从输出结果看,二分类准确率为50%左右,说明模型没有学到任何内容。

但是老师所给出的网页中说该训练和验证loss几乎没有怎么下降,而我这里运行出的训练和验证loss是明显上升的,这是也可以称作没有下降还是实验结果出错了呢?

然后我多运行了几次发现结果图片变为 

 这次就比较符合所给出网页中的说法了。

为了避免对称权重现象,可以使用高斯分布或均匀分布初始化神经网络的参数。

高斯分布和均匀分布采样的实现和可视化代码如下:

# 使用'torch.normal'实现高斯分布采样,其中'mean'为高斯分布的均值,'std'为高斯分布的标准差,'shape'为输出形状
gausian_weights = torch.normal(mean=0.0, std=1.0, size=[10000])
# 使用'torch.uniform'实现在[min,max)范围内的均匀分布采样,其中'shape'为输出形状
uniform_weights = torch.Tensor(10000)
uniform_weights.uniform_(-1,1)
print(uniform_weights)
# 绘制两种参数分布
plt.figure()
plt.subplot(1,2,1)
plt.title('Gausian Distribution')
plt.hist(gausian_weights, bins=200, density=True, color='#f19ec2')
plt.subplot(1,2,2)
plt.title('Uniform Distribution')
plt.hist(uniform_weights, bins=200, density=True, color='#e4007f')
plt.savefig('fw-gausian-uniform.pdf')
plt.show()

梯度消失问题

在神经网络的构建过程中,随着网络层数的增加,理论上网络的拟合能力也应该是越来越好的。但是随着网络变深,参数学习更加困难,容易出现梯度消失问题。

由于Sigmoid型函数的饱和性,饱和区的导数更接近于0,误差经过每一层传递都会不断衰减。当网络层数很深时,梯度就会不停衰减,甚至消失,使得整个网络很难训练,这就是所谓的梯度消失问题。
在深度神经网络中,减轻梯度消失问题的方法有很多种,一种简单有效的方式就是使用导数比较大的激活函数,如:ReLU。

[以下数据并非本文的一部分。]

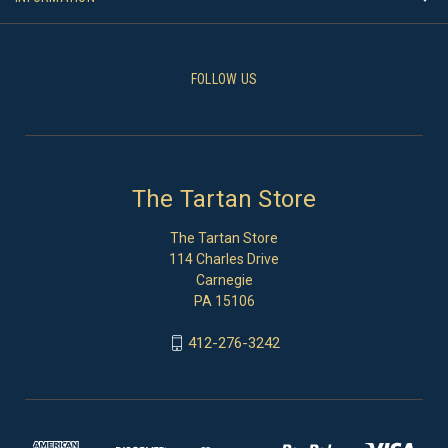
FOLLOW US
The Tartan Store
The Tartan Store
114 Charles Drive
Carnegie
PA 15106
412-276-3242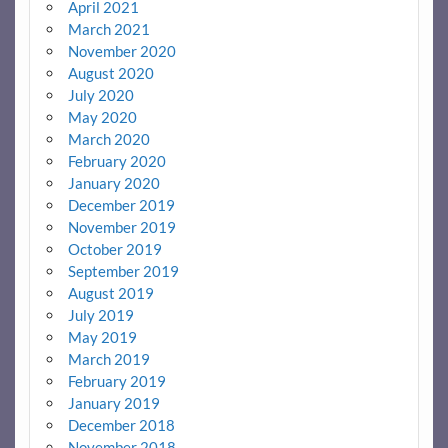
April 2021
March 2021
November 2020
August 2020
July 2020
May 2020
March 2020
February 2020
January 2020
December 2019
November 2019
October 2019
September 2019
August 2019
July 2019
May 2019
March 2019
February 2019
January 2019
December 2018
November 2018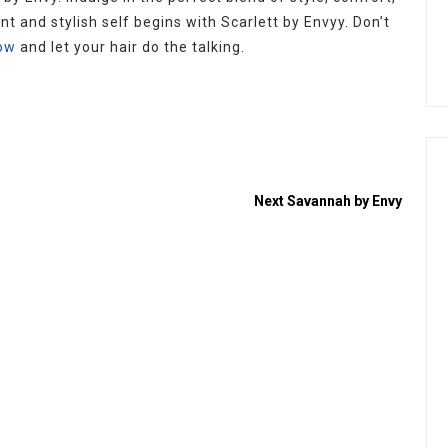
nt and stylish self begins with Scarlett by Envyy. Don’t
ow
and let your hair do the talking.
Next
Savannah by Envy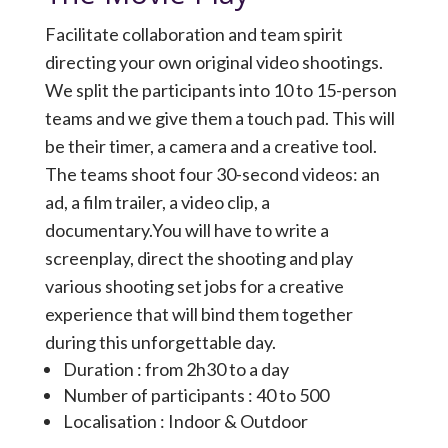
Facilitate collaboration and team spirit
directing your own original video shootings.
We split the participants into 10 to 15-person
teams and we give them a touch pad. This will
be their timer, a camera and a creative tool.
The teams shoot four 30-second videos: an
ad, a film trailer, a video clip, a
documentary.You will have to write a
screenplay, direct the shooting and play
various shooting set jobs for a creative
experience that will bind them together
during this unforgettable day.
Duration : from 2h30 to a day
Number of participants : 40 to 500
Localisation : Indoor & Outdoor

下面通过一个简单的实验观察前馈神经网络的梯度消失现象和改进方法。

模型构建

定义一个前馈神经网络,包含4个隐藏层和1个输出层,通过传入的参数指定激活函数。

# 定义多层前馈神经网络
class Model_MLP_L5(nn.Module):
    def __init__(self, input_size, output_size, act='sigmoid', w_init=torch.normal(mean=torch.tensor(0.0), std=torch.tensor(0.01)), b_init=torch.tensor(1.0)):
        super(Model_MLP_L5, self).__init__()
        self.fc1 = torch.nn.Linear(input_size, 3)
        self.fc2 = torch.nn.Linear(3, 3)
        self.fc3 = torch.nn.Linear(3, 3)
        self.fc4 = torch.nn.Linear(3, 3)
        self.fc5 = torch.nn.Linear(3, output_size)
        # 定义网络使用的激活函数
        if act == 'sigmoid':
            self.act = F.sigmoid
        elif act == 'relu':
            self.act = F.relu
        elif act == 'lrelu':
            self.act = F.leaky_relu
        else:
            raise ValueError("Please enter sigmoid relu or lrelu!")
        # 初始化线性层权重和偏置参数
        self.init_weights(w_init, b_init)

    # 初始化线性层权重和偏置参数
    def init_weights(self, w_init, b_init):
        # 使用'named_sublayers'遍历所有网络层
        for n, m in self.named_parameters():
            # 如果是线性层,则使用指定方式进行参数初始化
            if isinstance(m, nn.Linear):
                w_init(m.weight)
                b_init(m.bias)

    def forward(self, inputs):
        outputs = self.fc1(inputs)
        outputs = self.act(outputs)
        outputs = self.fc2(outputs)
        outputs = self.act(outputs)
        outputs = self.fc3(outputs)
        outputs = self.act(outputs)
        outputs = self.fc4(outputs)
        outputs = self.act(outputs)
        outputs = self.fc5(outputs)
        outputs = F.sigmoid(outputs)
        return outputs

使用Sigmoid型函数进行训练

使用Sigmoid型函数作为激活函数,为了便于观察梯度消失现象,只进行一轮网络优化。

定义梯度打印函数:

def print_grads(runner):
    # 打印每一层的权重的模
    print('The gradient of the Layers:')
    for name, item in runner.model.named_parameters():
        if(len(item.size())==2):
             print(name, torch.norm(input=item, p=2))
torch.manual_seed(102)
# 学习率大小
lr = 0.01

# 定义网络,激活函数使用sigmoid
model = Model_MLP_L5(input_size=2, output_size=1, act='sigmoid')

# 定义优化器
optimizer = torch.optim.SGD(model.parameters(), lr)

# 定义损失函数,使用交叉熵损失函数
loss_fn = F.binary_cross_entropy

# 定义评价指标
metric = accuracy

# 指定梯度打印函数
custom_print_log = print_grads

 实例化Runner类,并传入训练配置。代码实现如下:

runner = RunnerV2_2(model, optimizer, metric, loss_fn)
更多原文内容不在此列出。